Zhu Baichang, cinq ans, confie ne pas tout comprendre des maximes en chinois ancien, mais les récite avec enthousiasme: "C'est très intéressant!"
Ouverte en 2015 avec le feu vert municipal, l'école privée "Diziyuan" ("Ecole des disciples qui rencontrent leur destin") compte 160 élèves.
"Nous avions visité deux maternelles publiques avant de choisir celle-ci", explique à l'AFP le père de Baichang, Zhu Minghui, que des frais de scolarité atteignant 7.000 yuans (960 euros) par semestre n'ont pas rebuté.
"Nous ne comprenons pas tout quand (Baichang) récite les classiques. Mais cela l'imprègne jusqu'à la moelle. Il intègre les principes qui ont guidé la Chine pendant 2.000 ans", se réjouit-il.
L'enseignement de Confucius (VI-Ve siècles av. J.-C.), qui insistait sur le respect de la tradition pour maintenir l'harmonie sociale, s'était imposé comme l'idéologie officielle de la Chine impériale.
"Entre deux et six ans, la capacité de mémorisation est excellente", alors "nous plantons les graines de la piété filiale, du respect des professeurs, de la compassion", insiste la directrice Mme Shi.
A six ans, "les élèves ont fini de réciter les grands classiques confucéens", se félicite-t-elle, soit plusieurs centaines de milliers de caractères...
Conservatisme aussi pour les activités "ludiques": les garçons s'initient aux échecs chinois, tandis que les filles répètent dans la salle voisine la cérémonie du thé.
Le "Dizigui", manuel du XVIIe siècle inculquant l'obéissance aveugle aux parents et aux anciens, est également au programme.
Dans ce contexte, l'anniversaire d'un élève devient un exercice de piété filiale: "Souviens-toi que c'est le jour où ta mère a beaucoup souffert en te mettant au monde", lance l'institutrice à un garçonnet contrit, agenouillé devant sa grand-mère.

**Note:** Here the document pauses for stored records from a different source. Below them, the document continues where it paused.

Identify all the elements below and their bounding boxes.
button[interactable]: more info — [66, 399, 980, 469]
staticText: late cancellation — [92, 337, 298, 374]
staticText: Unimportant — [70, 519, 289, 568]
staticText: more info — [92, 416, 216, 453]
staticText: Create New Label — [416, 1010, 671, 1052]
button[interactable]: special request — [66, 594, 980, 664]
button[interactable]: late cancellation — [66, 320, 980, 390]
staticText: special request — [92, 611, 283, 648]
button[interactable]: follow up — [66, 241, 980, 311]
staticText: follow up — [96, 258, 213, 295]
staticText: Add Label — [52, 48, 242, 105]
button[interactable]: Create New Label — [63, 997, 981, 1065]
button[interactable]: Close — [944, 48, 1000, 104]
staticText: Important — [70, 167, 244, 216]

De tels établissements dispensant un enseignement traditionnel ("guoxue") prospèrent, plébiscités par une classe moyenne en plein essor, même s'ils restent encore marginaux et difficiles à recenser.
Sur les 223.700 écoles maternelles du pays, plus de 65% étaient début 2016 des jardins d'enfants privés, avec 23 millions d'élèves ; passé l'âge de six ans, une majorité de familles choisissent en revanche les écoles primaires publiques, où débute un programme officiel rigide menant jusqu'à l'université.

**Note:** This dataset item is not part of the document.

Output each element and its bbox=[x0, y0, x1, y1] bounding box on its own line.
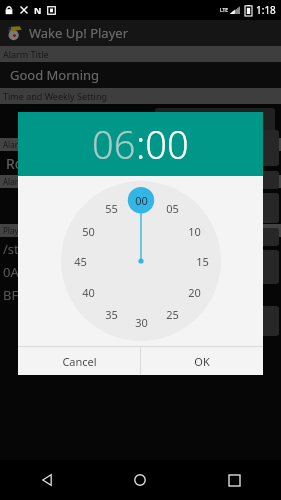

Cela dit, la "Fondation chinoise confucéenne", une association nationale, ne dénombrait que 300 écoles début 2016, même si elle affirmait viser le millier.
Pionnière, la société Tongxueguan a ouvert dès 2006 à Wuhan son premier établissement, proposant des cours le week-end. Très médiatisée, elle compte maintenant plus de 120 écoles et 40.000 élèves à travers le pays.
Son fondateur, Li Guangbin, avait très tôt deviné le filon: "Après la prospérité économique, les Chinois éprouvent le besoin d'un retour aux sources. Ils ont besoin d'élévation spirituelle", confie à l'AFP l'élégant pédagogue en tunique de lettré.
A ses côtés, une mère d'élève, Mei Yuan, fonctionnaire d'un institut gouvernemental, abonde: "Les enfants d'aujourd'hui sont égoïstes, trop individualistes. La société leur donne un esprit frivole". Or dans les écoles publiques, les classiques confucéens sont "survolés", déplore-t-elle.
"La corruption, les ravages écologiques", ou encore l'indifférence des passants aux accidentés dans la rue, "suggèrent un délitement de la morale", alors "les gens cherchent un rempart au sentiment de vacuité", confirme le sinologue Michael Schuman, auteur d'un ouvrage sur le renouveau confucianiste.
Et peu importe si récitations et cours de morale n'incitent guère les enfants à être créatifs. "Pour comprendre ce qui fait un homme, la droiture, les interactions sociales, pas besoin de créativité ! Il faut assimiler un héritage", tranche M. Li.